The locals in Battle Creek who like to complain about, well, everything, were certain that this series would be a hash job on this once-famous hamlet. They dismissed it, just as they once dismissed the hot air balloon championship, the "cruise the gut" events downtown, or resurrected attempts at live theatre (of course, they do nothing to promote their city in the meantime, they just drink their bottomless coffees and mutter into their doughnuts). Their dwindling numbers contribute little more than illogical ventilations on the newspaper's editorial page, or perhaps random radio rants on the local station whose fortunes have sunk such that it can no longer afford a call-in meteorologist.
"Battle Creek" has had two episodes now, and it's fun, but it does have some problems. The main one is that it was a back-burner project thrust into hasty production due to the success of "Breaking Bad" and "House" -- with Vince Gilligan and David Shore giving it the attention they could, but it was certainly not undivided.
"Battle Creek" has a near manic pacing, so much that the murder in the first episode is nearly buried beneath all the attention to character quirks, occasionally representing spectacularly bad policework termed the "Battle Creek Way" (a phrase that vanishes by the second episode) - when Dean Winters as Russ Agnew handles an evidenciary gun and takes a bite from the fleshy evidence on it, announcing "anchovy" and a resolution of the crime, you wince less at the possible cannibalistic action of the scene and more at the sheer sloppiness of the method: why not have Josh Duhamel (Milt Chamberlain, a cute but not that clever of a character name) protest Agnew's intended action, and then have Agnew grab Chamberlain's arm while he holds the gun in gloved hand, and then bring it to his mouth to take the bite of anchovy? That would be a "Battle Creek Way" - pragmatic, but achieving an end by working around established rules. Something very simple, but what was shown just seemed like an underdeveloped idea.
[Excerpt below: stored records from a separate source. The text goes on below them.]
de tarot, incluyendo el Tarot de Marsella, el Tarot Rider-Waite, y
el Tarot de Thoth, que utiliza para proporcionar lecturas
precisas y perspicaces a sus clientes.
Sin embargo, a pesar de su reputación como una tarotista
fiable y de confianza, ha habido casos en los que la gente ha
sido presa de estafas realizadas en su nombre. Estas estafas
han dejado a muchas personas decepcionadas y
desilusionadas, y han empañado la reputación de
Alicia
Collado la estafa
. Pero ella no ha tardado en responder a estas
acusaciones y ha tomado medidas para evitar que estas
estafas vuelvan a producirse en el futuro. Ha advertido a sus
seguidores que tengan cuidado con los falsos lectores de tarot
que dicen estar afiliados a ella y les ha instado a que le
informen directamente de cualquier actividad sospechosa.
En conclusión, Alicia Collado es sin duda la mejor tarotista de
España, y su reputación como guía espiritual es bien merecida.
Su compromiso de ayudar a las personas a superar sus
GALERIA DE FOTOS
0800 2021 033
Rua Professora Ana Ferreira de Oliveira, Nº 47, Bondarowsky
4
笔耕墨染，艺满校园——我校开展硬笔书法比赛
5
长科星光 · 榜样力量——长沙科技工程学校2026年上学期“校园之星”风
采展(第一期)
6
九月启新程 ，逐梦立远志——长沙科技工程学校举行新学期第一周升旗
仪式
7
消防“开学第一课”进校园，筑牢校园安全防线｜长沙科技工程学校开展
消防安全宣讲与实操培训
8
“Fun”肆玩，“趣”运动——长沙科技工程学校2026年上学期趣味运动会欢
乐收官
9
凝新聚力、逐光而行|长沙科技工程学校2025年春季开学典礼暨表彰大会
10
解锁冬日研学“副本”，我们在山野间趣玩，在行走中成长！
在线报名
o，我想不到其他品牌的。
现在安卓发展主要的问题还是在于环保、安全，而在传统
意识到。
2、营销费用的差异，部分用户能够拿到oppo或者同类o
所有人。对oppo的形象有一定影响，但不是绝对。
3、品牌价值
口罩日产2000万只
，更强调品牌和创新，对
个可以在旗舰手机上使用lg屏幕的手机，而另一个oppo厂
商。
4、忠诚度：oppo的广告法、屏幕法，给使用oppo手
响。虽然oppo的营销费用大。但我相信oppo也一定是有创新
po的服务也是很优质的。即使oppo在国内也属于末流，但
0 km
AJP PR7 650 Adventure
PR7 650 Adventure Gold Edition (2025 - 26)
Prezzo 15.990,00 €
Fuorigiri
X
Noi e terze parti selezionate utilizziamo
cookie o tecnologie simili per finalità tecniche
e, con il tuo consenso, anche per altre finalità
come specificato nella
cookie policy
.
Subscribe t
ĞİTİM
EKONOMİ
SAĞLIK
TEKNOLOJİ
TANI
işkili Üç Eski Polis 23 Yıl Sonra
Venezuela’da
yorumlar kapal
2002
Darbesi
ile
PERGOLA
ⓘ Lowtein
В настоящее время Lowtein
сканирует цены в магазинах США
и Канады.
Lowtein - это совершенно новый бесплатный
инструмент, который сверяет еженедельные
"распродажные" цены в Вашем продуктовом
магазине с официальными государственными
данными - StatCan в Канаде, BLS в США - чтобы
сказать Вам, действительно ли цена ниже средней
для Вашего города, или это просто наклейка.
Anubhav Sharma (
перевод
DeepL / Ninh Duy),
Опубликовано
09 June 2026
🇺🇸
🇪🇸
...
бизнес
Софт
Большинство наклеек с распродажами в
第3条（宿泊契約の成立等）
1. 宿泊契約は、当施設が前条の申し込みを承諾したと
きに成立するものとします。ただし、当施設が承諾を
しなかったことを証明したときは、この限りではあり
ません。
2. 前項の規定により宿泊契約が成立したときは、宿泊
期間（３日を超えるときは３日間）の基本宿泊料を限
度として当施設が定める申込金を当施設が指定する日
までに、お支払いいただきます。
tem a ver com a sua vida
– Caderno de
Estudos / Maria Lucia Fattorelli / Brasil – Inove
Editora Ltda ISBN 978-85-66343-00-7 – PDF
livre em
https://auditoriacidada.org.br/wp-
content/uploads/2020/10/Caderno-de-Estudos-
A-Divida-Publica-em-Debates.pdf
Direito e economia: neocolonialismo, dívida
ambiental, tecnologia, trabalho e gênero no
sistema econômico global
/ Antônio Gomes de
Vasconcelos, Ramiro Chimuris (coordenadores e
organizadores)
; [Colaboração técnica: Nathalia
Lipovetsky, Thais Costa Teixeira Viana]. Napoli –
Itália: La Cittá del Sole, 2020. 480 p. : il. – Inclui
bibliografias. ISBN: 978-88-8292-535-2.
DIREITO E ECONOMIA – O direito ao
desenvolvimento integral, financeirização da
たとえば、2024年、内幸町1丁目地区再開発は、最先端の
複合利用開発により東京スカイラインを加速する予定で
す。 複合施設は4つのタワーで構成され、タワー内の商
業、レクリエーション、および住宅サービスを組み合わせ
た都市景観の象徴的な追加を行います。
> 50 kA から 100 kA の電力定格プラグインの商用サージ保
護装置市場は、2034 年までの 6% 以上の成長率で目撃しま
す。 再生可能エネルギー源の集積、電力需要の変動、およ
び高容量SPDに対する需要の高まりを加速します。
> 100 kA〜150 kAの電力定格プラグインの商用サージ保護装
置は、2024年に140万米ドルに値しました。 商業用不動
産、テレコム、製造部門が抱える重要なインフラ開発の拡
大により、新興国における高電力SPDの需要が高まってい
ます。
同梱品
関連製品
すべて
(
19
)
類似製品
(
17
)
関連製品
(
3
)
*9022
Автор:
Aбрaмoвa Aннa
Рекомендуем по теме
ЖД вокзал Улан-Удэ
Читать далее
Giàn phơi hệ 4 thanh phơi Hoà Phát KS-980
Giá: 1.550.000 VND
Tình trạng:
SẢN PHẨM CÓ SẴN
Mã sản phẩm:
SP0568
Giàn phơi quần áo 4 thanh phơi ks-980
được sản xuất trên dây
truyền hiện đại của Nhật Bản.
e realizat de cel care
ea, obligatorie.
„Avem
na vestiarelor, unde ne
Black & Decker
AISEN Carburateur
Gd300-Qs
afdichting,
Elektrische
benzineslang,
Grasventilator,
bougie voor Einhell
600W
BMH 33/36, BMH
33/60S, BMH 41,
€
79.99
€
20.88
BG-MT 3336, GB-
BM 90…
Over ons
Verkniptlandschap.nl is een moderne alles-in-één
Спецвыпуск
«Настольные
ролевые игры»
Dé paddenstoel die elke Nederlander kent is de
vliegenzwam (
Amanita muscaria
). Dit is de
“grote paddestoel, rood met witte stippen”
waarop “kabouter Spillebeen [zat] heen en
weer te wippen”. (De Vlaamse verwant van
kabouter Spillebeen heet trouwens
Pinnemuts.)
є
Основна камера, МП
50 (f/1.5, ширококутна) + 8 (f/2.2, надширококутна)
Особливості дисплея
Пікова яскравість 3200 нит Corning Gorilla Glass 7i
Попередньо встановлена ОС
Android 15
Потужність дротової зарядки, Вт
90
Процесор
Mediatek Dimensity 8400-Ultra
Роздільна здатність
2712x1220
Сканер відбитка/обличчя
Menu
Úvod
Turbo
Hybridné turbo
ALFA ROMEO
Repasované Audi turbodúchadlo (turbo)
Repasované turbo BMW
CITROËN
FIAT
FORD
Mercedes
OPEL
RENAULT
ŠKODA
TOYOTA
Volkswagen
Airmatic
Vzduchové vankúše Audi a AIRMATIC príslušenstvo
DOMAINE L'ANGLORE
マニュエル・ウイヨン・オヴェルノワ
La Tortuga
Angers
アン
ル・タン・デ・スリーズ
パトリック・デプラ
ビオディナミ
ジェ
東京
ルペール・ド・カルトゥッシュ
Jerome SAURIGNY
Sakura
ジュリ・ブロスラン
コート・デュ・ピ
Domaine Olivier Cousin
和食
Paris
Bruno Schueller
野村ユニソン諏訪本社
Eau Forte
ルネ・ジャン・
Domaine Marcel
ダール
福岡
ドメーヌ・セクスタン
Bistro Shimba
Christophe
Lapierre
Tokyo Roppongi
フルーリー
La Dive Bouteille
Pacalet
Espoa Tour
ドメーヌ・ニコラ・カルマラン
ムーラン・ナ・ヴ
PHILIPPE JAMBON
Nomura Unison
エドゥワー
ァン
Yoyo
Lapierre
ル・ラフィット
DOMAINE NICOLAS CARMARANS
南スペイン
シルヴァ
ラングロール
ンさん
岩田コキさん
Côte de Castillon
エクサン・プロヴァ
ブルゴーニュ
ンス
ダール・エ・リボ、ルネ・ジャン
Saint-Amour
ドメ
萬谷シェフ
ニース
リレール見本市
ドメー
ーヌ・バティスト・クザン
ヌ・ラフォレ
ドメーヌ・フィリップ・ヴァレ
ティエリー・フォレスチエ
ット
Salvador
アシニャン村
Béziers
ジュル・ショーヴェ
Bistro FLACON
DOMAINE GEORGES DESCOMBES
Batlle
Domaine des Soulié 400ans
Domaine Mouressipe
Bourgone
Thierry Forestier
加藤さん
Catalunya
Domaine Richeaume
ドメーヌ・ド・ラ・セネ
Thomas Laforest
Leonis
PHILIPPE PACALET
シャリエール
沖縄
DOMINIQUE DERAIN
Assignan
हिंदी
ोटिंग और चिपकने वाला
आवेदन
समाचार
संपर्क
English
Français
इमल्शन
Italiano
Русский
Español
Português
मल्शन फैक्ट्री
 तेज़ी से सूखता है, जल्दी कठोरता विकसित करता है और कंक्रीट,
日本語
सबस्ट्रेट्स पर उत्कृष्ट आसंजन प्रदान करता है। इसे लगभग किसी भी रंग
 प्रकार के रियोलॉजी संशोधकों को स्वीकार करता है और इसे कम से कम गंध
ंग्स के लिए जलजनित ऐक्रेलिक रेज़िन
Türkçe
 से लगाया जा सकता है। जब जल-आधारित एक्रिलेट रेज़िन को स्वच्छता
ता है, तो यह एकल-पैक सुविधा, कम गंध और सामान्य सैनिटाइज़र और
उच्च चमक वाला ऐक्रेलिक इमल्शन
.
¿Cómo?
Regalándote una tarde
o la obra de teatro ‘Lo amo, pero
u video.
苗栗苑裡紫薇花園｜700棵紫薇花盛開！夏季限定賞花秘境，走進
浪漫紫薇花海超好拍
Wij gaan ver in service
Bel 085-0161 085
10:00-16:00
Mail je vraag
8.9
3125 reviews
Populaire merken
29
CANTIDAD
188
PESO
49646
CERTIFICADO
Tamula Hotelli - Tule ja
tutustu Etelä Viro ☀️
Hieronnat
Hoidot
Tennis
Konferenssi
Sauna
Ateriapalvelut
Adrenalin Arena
In "Battle Creek" the interior settings are strangely dark, the exteriors strangely bright, the downtown incredibly long and large, and sometimes the green-screen backgrounds repeat themselves within the same shot, much as the backgrounds of a Hanna-Barbara cartoon did in our misspent youths. In fact, for a town of 50,000, this representation of Battle Creek has the breadth of a Grand Rapids at 200,000. This strange disconnect percolates through a press conference in the first episode, attended by dozens of cameramen and reporters, or in the second where a marihuana dispensary seems to be the size of a city block. The actual media in the Surreal City no longer includes a local television station, the newspaper struggles to keep a dozen staff employed, and itinerant dispensaries hop from storefront to storefront.
The plot line in the second episode, dealing with a "maple syrup cartel" in southwest Michigan, wasn't necessarily surreal or odd, it just came across as random nonsense. Now, it could be that "maple syrup" was originally intended as an aside to the cereal industry here, but when it comes to mentioning cereal and Battle Creek in the same sentence these days, the elephant in the room wishes to remain anonymous...Kellogg has become focused on not being associated with Battle Creek as it slowly shuffles its headquarters to Grand Rapids or becomes a buyout target. In fact, it is the Post cereal plant and not the Kellogg plant that is fleetingly viewed during the opening credits of the series. The maple syrup sap lines and hurriedly created processing plant are supposed to evoke memories of "Breaking Bad," but the joke is muddled by not being completely thought through. Why a "cartel" - why not just a mobster with an obsession over maple syrup? Or the Kal Penn character craving shredded wheat with syrup after his migraine "therapies." To some of my associates, a "maple syrup cartel" plotline simply jumped the shark.
The series reportedly has its 13 episodes in the can at this point, and I'll be happy to add them to my collection of Battle Creek ephemera when the DVDs emerge. It's still quite exciting to see establishing shots filmed a block from one's home on a network program, after all. If "Battle Creek" gets a second season, I hope that these talented producers will have a chance to exhale from their other projects and think through their outlines a bit more - is "Battle Creek" supposed to be a milder "Twin Peaks" or some amalgam of "Green Acres" with "Matlock"?